The verdict could divide people for many years to come, just as the O.J. Simpson case in the mid-1990s did, with some believing Anthony got away with murder.

Ti McLeod, who lives near the Anthony family, said, “The justice system has failed Caylee.” Jodie Ickes, who lives a mile away and goes to the same hairdresser Anthony uses, said she is against the death penalty and was glad that Casey wasn’t facing execution. “I’m comfortable with the outcome,” she concluded.

Among the trial spectators was 51-year-old Robin Wilkie, who said she has spent $3,000 on hotels and food since arriving June 10 from Lake Minnetonka, Minn.
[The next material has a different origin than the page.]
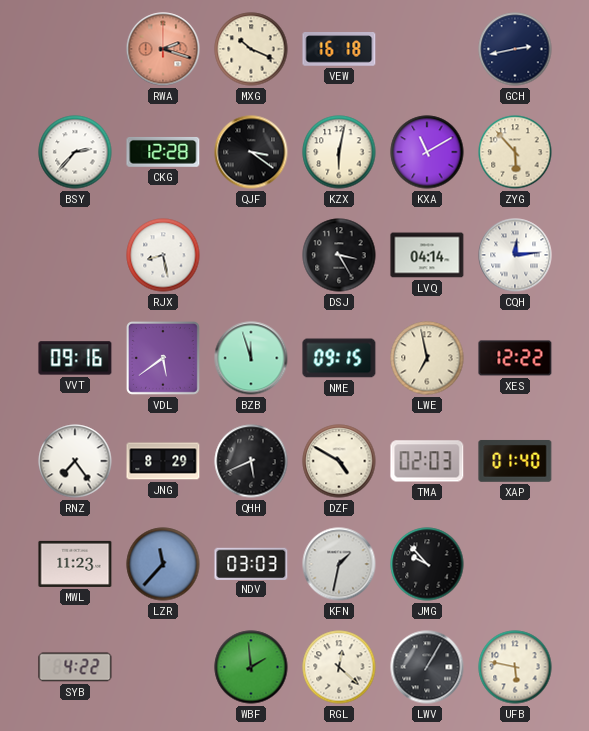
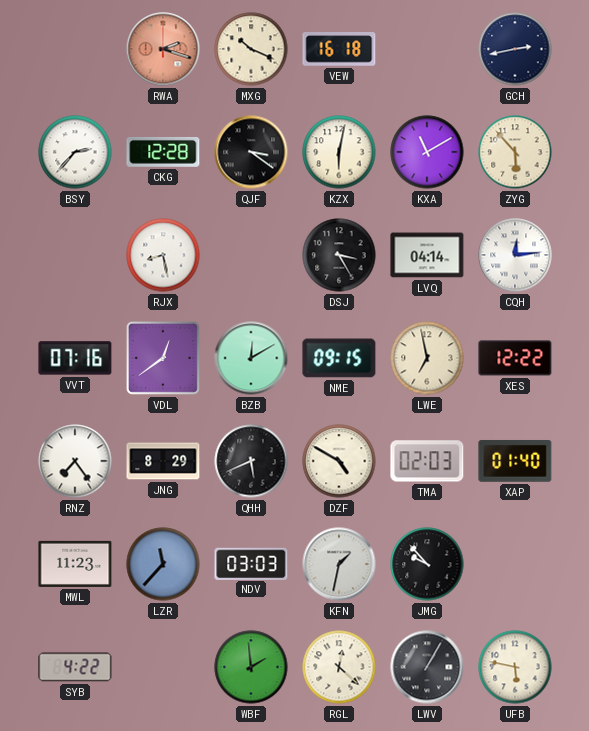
VVT: 09:16 -> 07:16
VDL: 5:39 -> 12:39
BZB: 11:57 -> 12:10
She tallied more than 100 hours standing in line to wait for tickets and got into the courtroom 15 times to see Anthony.

“True crime has become a unique genre of entertainment,” Wilkie said. “Her stories are so extreme and fantastic, it’s hard to believe they’re true, but that’s what engrosses people. This case has sex, lies and videotapes — just like on reality TV.”